El Teatro Vorterix es un lugar idóneo para la música. Tiene una acústica impecable. El escenario es espacioso y se presta para experimentar con todo. No hay mugre. Y no tendría por qué haberlo mucho menos cuando se presentan leyendas, porque uno de los lujos que pueden darse quienes han protagonizado la historia es precisamente el de contarla nítidamente, con la asepsia necesaria y con todas las de la ley.
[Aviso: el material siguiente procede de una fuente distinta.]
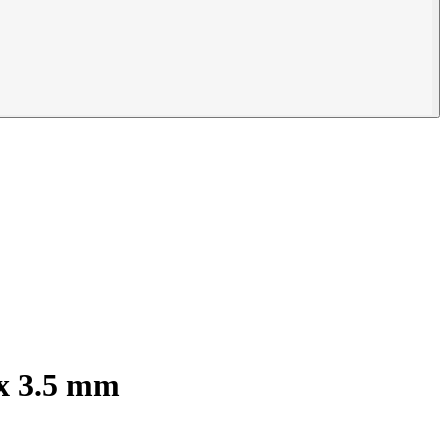
 x 3.5 mm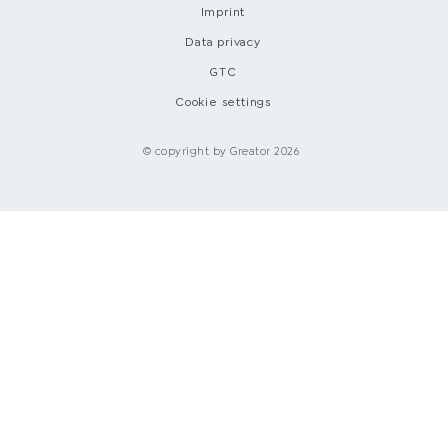
Imprint
Data privacy
GTC
Cookie settings
© copyright by Greator 2026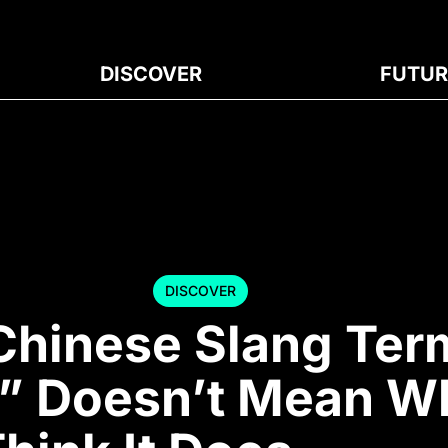
DISCOVER
FUTUR
DISCOVER
Chinese Slang Ter
e” Doesn’t Mean W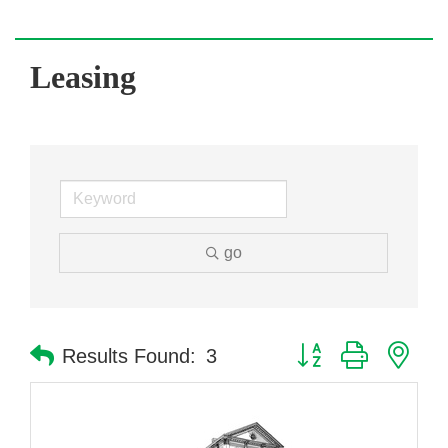
Leasing
go
Button group with nes
Results Found:
3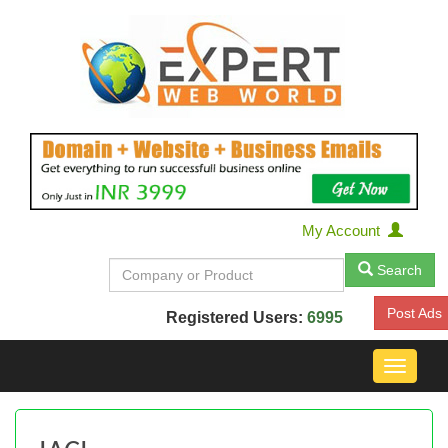
My Account
Search
Post Ads
Registered Users:
6995
Toggle
navigat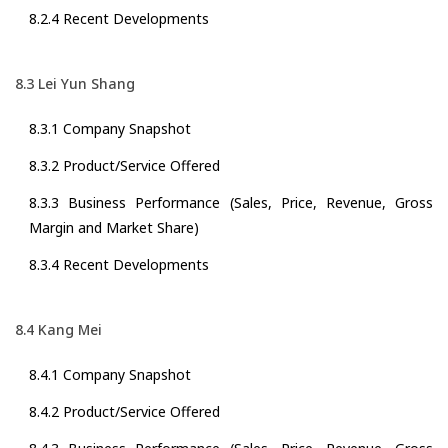
8.2.4 Recent Developments
8.3 Lei Yun Shang
8.3.1 Company Snapshot
8.3.2 Product/Service Offered
8.3.3 Business Performance (Sales, Price, Revenue, Gross
Margin and Market Share)
8.3.4 Recent Developments
8.4 Kang Mei
8.4.1 Company Snapshot
8.4.2 Product/Service Offered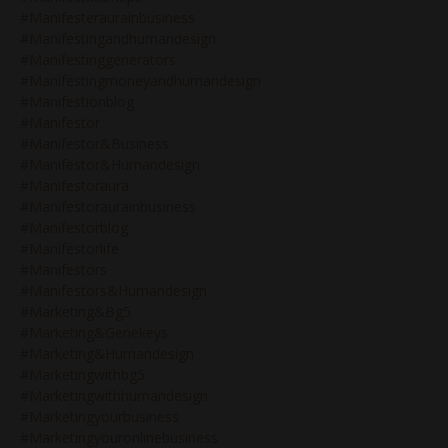
#manifesteraurainbusiness
#manifestingandhumandesign
#manifestinggenerators
#manifestingmoneyandhumandesign
#manifestionblog
#manifestor
#manifestor&business
#manifestor&humandesign
#manifestoraura
#manifestoraurainbusiness
#manifestorblog
#manifestorlife
#manifestors
#manifestors&humandesign
#marketing&bg5
#marketing&genekeys
#marketing&humandesign
#marketingwithbg5
#marketingwithhumandesign
#marketingyourbusiness
#marketingyouronlinebusiness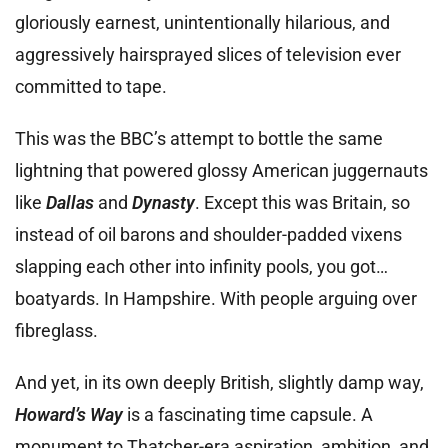
gloriously earnest, unintentionally hilarious, and
aggressively hairsprayed slices of television ever
committed to tape.
This was the BBC’s attempt to bottle the same
lightning that powered glossy American juggernauts
like
Dallas
and
Dynasty
. Except this was Britain, so
instead of oil barons and shoulder-padded vixens
slapping each other into infinity pools, you got…
boatyards. In Hampshire. With people arguing over
fibreglass.
And yet, in its own deeply British, slightly damp way,
Howard’s Way
is a fascinating time capsule. A
monument to Thatcher-era aspiration, ambition, and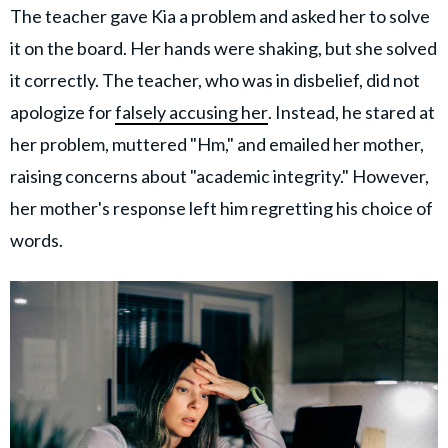
The teacher gave Kia a problem and asked her to solve
it on the board. Her hands were shaking, but she solved
it correctly. The teacher, who was in disbelief, did not
apologize for
falsely accusing her
. Instead, he stared at
her problem, muttered "Hm," and emailed her mother,
raising concerns about "academic integrity." However,
her mother's response left him regretting his choice of
words.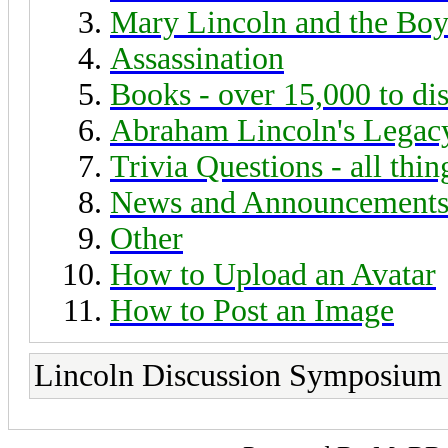
Mary Lincoln and the Boy
Assassination
Books - over 15,000 to di
Abraham Lincoln's Legac
Trivia Questions - all thi
News and Announcement
Other
How to Upload an Avatar
How to Post an Image
Lincoln Discussion Symposium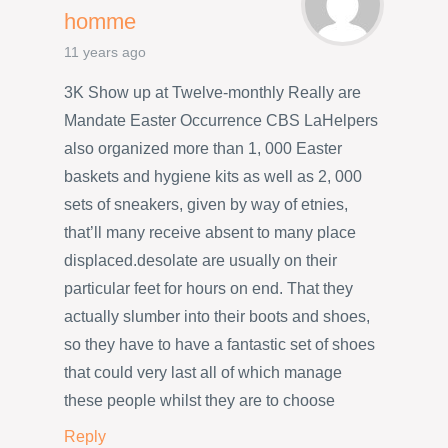
homme
11 years ago
3K Show up at Twelve-monthly Really are
Mandate Easter Occurrence CBS LaHelpers
also organized more than 1, 000 Easter
baskets and hygiene kits as well as 2, 000
sets of sneakers, given by way of etnies,
that’ll many receive absent to many place
displaced.desolate are usually on their
particular feet for hours on end. That they
actually slumber into their boots and shoes,
so they have to have a fantastic set of shoes
that could very last all of which manage
these people whilst they are to choose
Reply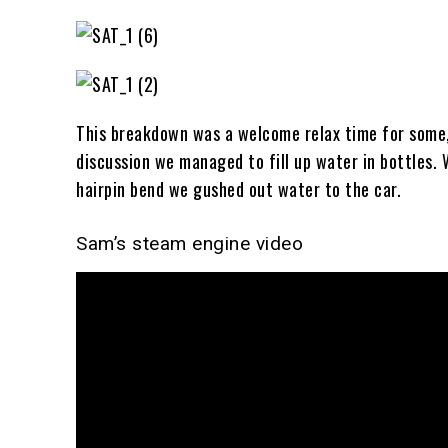
This breakdown was a welcome relax time for some,
discussion we managed to fill up water in bottles. W
hairpin bend we gushed out water to the car.
Sam’s steam engine video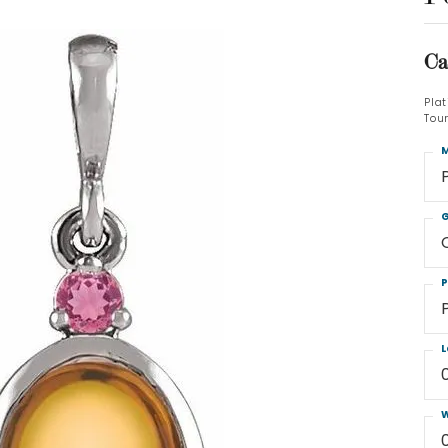
Ca
Pla
Tou
M
G
P
L
W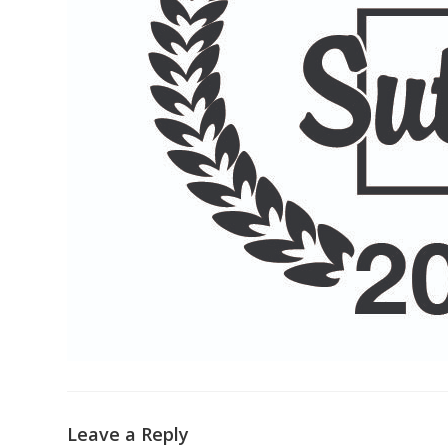
Leave a Reply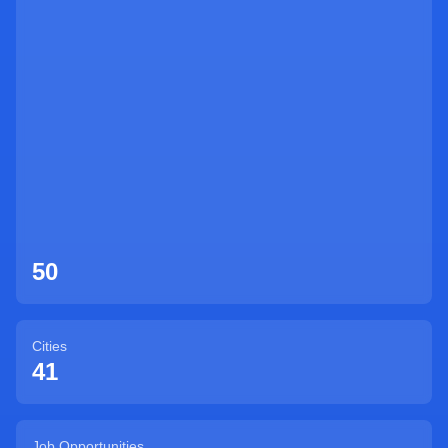
Sign Up
50
Cities
41
Job Opportunities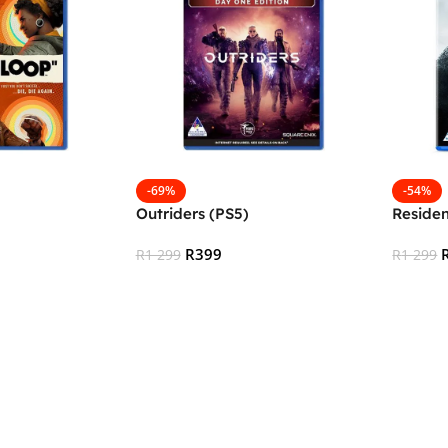
-69%
-54%
Outriders (PS5)
Residen
R
399
R
1 299
R
1 299
Add To Cart
Add To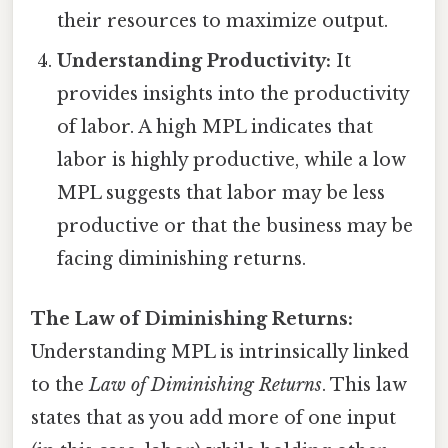
their resources to maximize output.
Understanding Productivity:
It
provides insights into the productivity
of labor. A high MPL indicates that
labor is highly productive, while a low
MPL suggests that labor may be less
productive or that the business may be
facing diminishing returns.
The Law of Diminishing Returns:
Understanding MPL is intrinsically linked
to the
Law of Diminishing Returns
. This law
states that as you add more of one input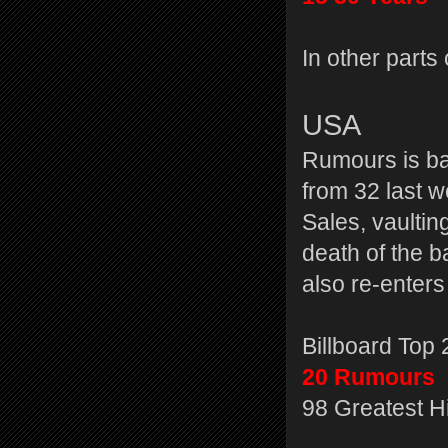
In other parts
USA
Rumours is ba
from 32 last 
Sales, vaultin
death of the b
also re-enters
Billboard Top
20 Rumours
98 Greatest H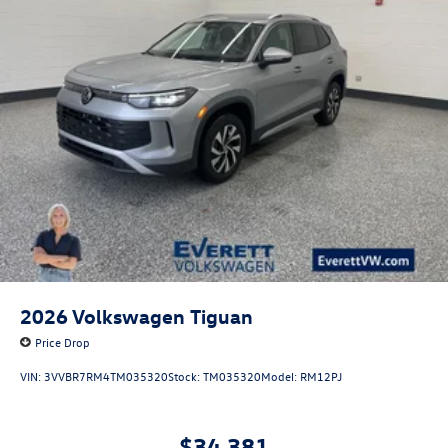
2026
Volkswagen Tiguan
Price Drop
VIN:
3VVBR7RM4TM035320
Stock:
TM035320
Model:
RM12PJ
$34,381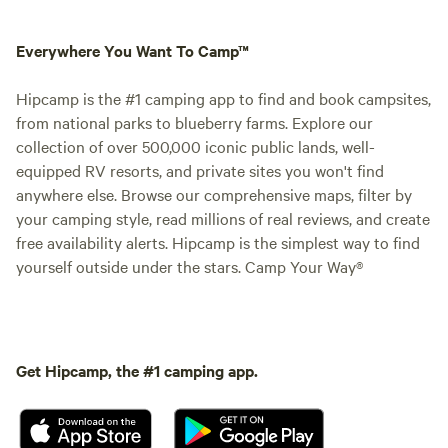
Everywhere You Want To Camp™
Hipcamp is the #1 camping app to find and book campsites,
from national parks to blueberry farms. Explore our
collection of over 500,000 iconic public lands, well-
equipped RV resorts, and private sites you won't find
anywhere else. Browse our comprehensive maps, filter by
your camping style, read millions of real reviews, and create
free availability alerts. Hipcamp is the simplest way to find
yourself outside under the stars. Camp Your Way®
Get Hipcamp, the #1 camping app.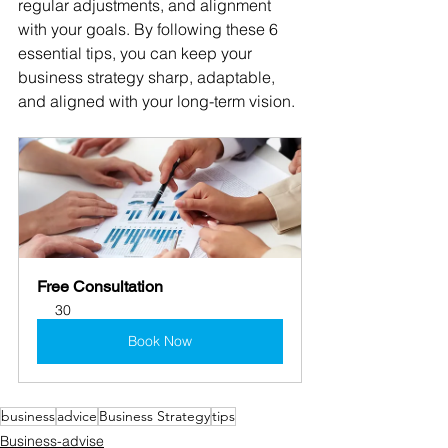
regular adjustments, and alignment 
with your goals. By following these 6 
essential tips, you can keep your 
business strategy sharp, adaptable, 
and aligned with your long-term vision.
Free Consultation
30
Book Now
business
advice
Business Strategy
tips
Business-advise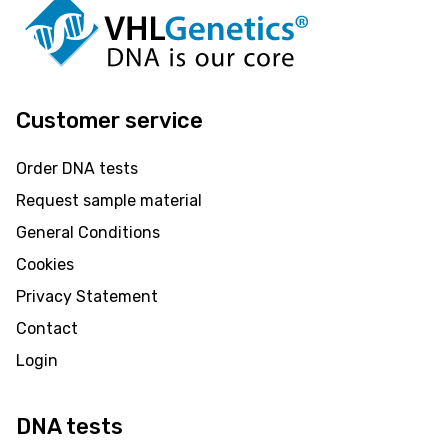
Customer service
Order DNA tests
Request sample material
General Conditions
Cookies
Privacy Statement
Contact
Login
DNA tests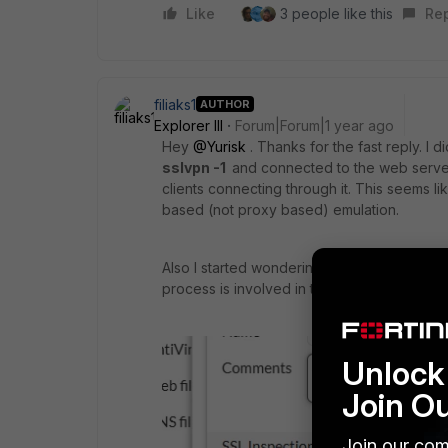
Like
3 people like this
Re
filiaks1
AUTHOR
Explorer III
Forum|Forum|1 year ago
Hey
@Yurisk
. Thanks for the fast reply. I
sslvpn -1
and connected to the web server 
clients connecting through it. This seems 
based (not proxy based) emulation.
Also I started wondering when using "Protec
process is involved in that ssl encryption a
Unlock 
Join O
Join our com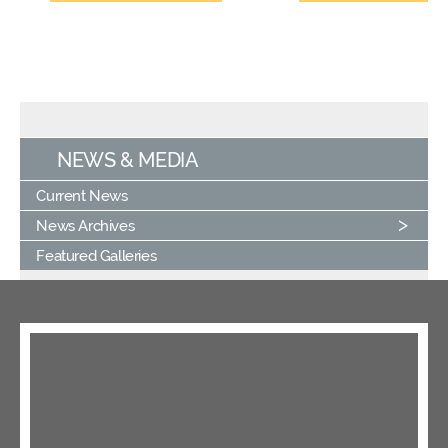
NEWS & MEDIA
Current News
News Archives
Featured Galleries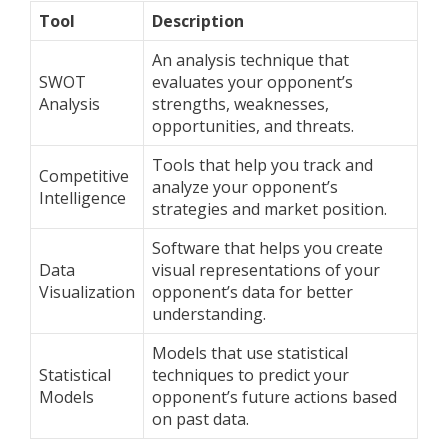
Tool
Description
An analysis technique that
SWOT
evaluates your opponent’s
Analysis
strengths, weaknesses,
opportunities, and threats.
Tools that help you track and
Competitive
analyze your opponent’s
Intelligence
strategies and market position.
Software that helps you create
Data
visual representations of your
Visualization
opponent’s data for better
understanding.
Models that use statistical
Statistical
techniques to predict your
Models
opponent’s future actions based
on past data.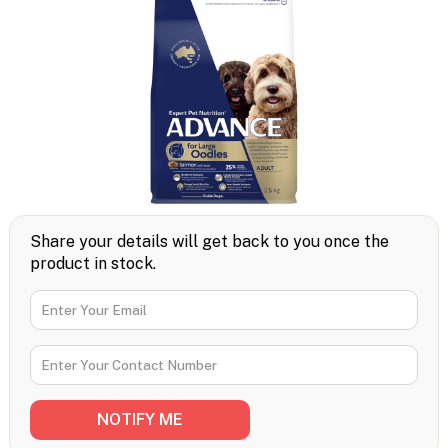
Share your details will get back to you once the
product in stock.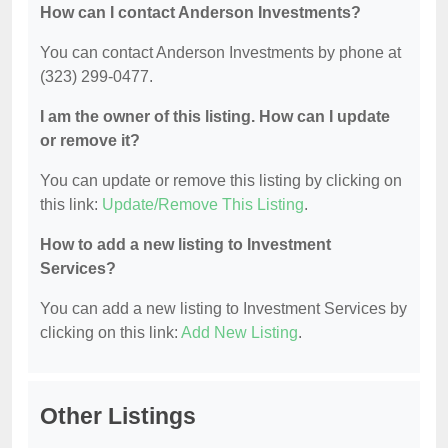
How can I contact Anderson Investments?
You can contact Anderson Investments by phone at
(323) 299-0477.
I am the owner of this listing. How can I update
or remove it?
You can update or remove this listing by clicking on
this link:
Update/Remove This Listing
.
How to add a new listing to Investment
Services?
You can add a new listing to Investment Services by
clicking on this link:
Add New Listing
.
Other Listings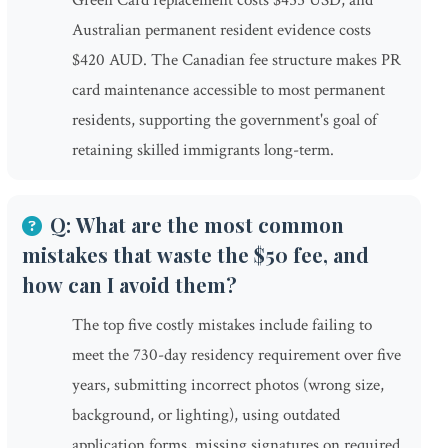
Green Card replacement costs $455 USD, and
Australian permanent resident evidence costs
$420 AUD. The Canadian fee structure makes PR
card maintenance accessible to most permanent
residents, supporting the government's goal of
retaining skilled immigrants long-term.
Q: What are the most common
mistakes that waste the $50 fee, and
how can I avoid them?
The top five costly mistakes include failing to
meet the 730-day residency requirement over five
years, submitting incorrect photos (wrong size,
background, or lighting), using outdated
application forms, missing signatures on required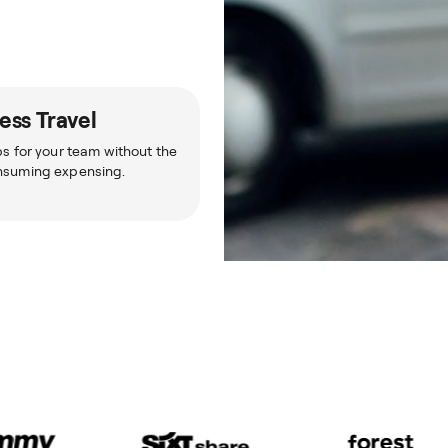
ess Travel
ps for your team without the
nsuming expensing.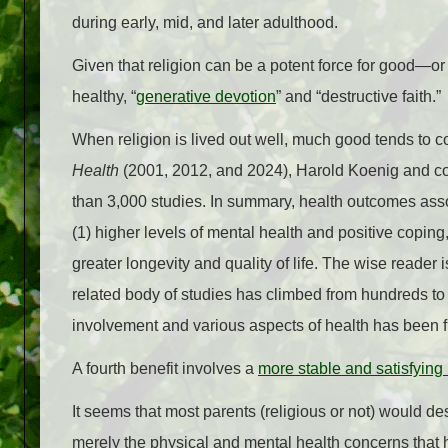
during early, mid, and later adulthood.
Given that religion can be a potent force for good—or
healthy, “
generative devotion
” and “destructive faith.”
When religion is lived out well, much good tends to c
Health
(2001, 2012, and 2024), Harold Koenig and co
than 3,000 studies. In summary, health outcomes asso
(1) higher levels of mental health and positive coping,
greater longevity and quality of life. The wise reader i
related body of studies has climbed from hundreds to 
involvement and various aspects of health has been 
A fourth benefit involves a
more stable and satisfying
It seems that most parents (religious or not) would desir
merely the physical and mental health concerns that ha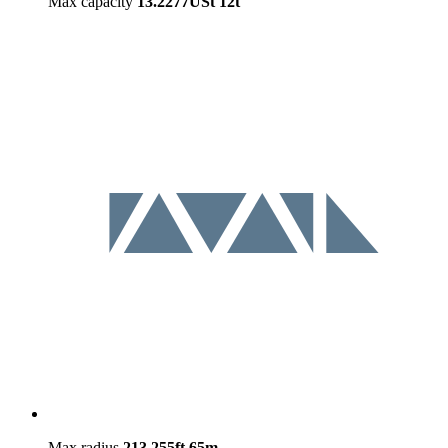
Max capacity
13.2277USt
12t
Max radius
213.255ft
65m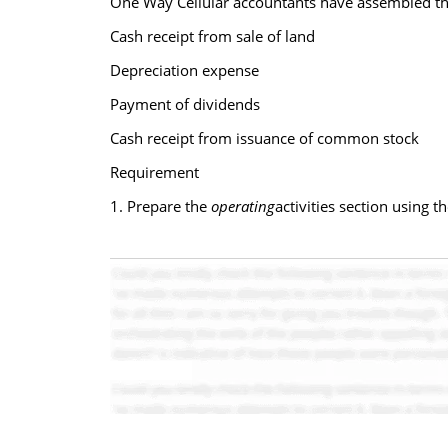
One Way Cellular accountants have assembled th
Cash receipt from sale of land
Depreciation expense
Payment of dividends
Cash receipt from issuance of common stock
Requirement
1. Prepare the
operating
activities section using 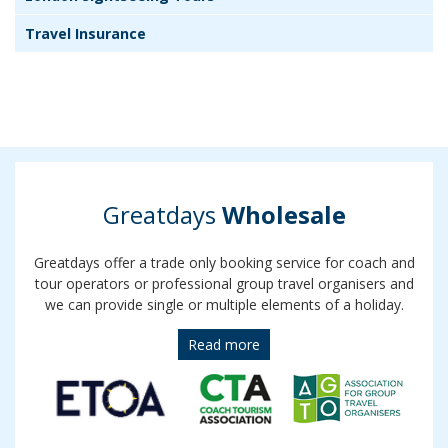
Travel Insurance
Greatdays
Wholesale
Greatdays offer a trade only booking service for coach and
tour operators or professional group travel organisers and
we can provide single or multiple elements of a holiday.
Read more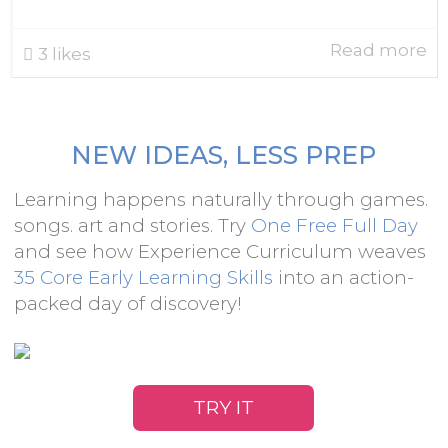
Read more
3
likes
NEW IDEAS, LESS PREP
Learning happens naturally through games.
songs. art and stories. Try
One Free Full Day
and see how Experience Curriculum weaves
35 Core Early Learning Skills
into an action-
packed day of discovery!
TRY IT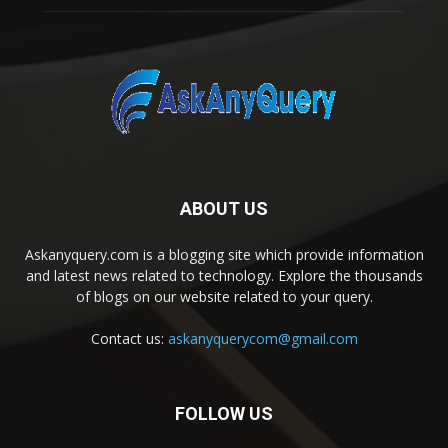
ABOUT US
Askanyquery.com is a blogging site which provide information
and latest news related to technology. Explore the thousands
of blogs on our website related to your query.
Contact us:
askanyquerycom@gmail.com
FOLLOW US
En suma, de lo que se trata en este tipo de recitales es de garantizar un buen espectáculo asumiendo el hecho de no saber si sea el último porque los músicos, como los fans, también suelen envejecer y morir. Y esto último, además del tratado de remembranzas que desempolva, es tal vez lo que más convocó al público para volcarse masivamente a las dos fechas que Marky concibió para esta capital.
Gente de todas las edades hizo gala de un delirio que el pasado 16 de marzo cumplió 20 años de haber hecho estallar la cancha de River diciendo ¡Adiós Amigos! Marky sale engalanado, con una puntualidad propia de los ingleses y asistido con My way, de Frank Sinatra. Lo acompaña la idéntica alineación exexpulsada y la misma robusta y excepcional voz de la última visita de hace dos años.
Fiesta. Casi dos horas de fiesta. Coros, fiereza, vigor, aplausos. One, two, three, four y a toda mierda. Marky tiene los brazos enchufados a motores de larga duración y sabe muy bien lo que tiene, lo que representa y lo que es. Es una estrella y se comporta como tal. Levita sobre el escenario. Cuando quiere se acerca al micrófono e interactúa con la parsimonia y la convicción propias de un presbítero. Todo el mundo calla y asiente y los que no quieren callar ni asentir son reprendidos por los otros devotos. Él es uno de los últimos Ramones y ojo, capaz es el más querido o, por lo menos, el que sigue tocando lo que todo el mundo quiere escuchar aunque sea por enésima vez, como Rockaway Beach, I wanna be sedated, Cretin Hop o Blitzkrieg Bop.
Es Marky, o el autodefinido «último Ramone». Tomemos perspectiva, valoremos su vigencia, disfrutemos su presencia y mantengamos la esperanza de volver a tenerlo en frente al menos una vez más. Nada de eso es poca cosa.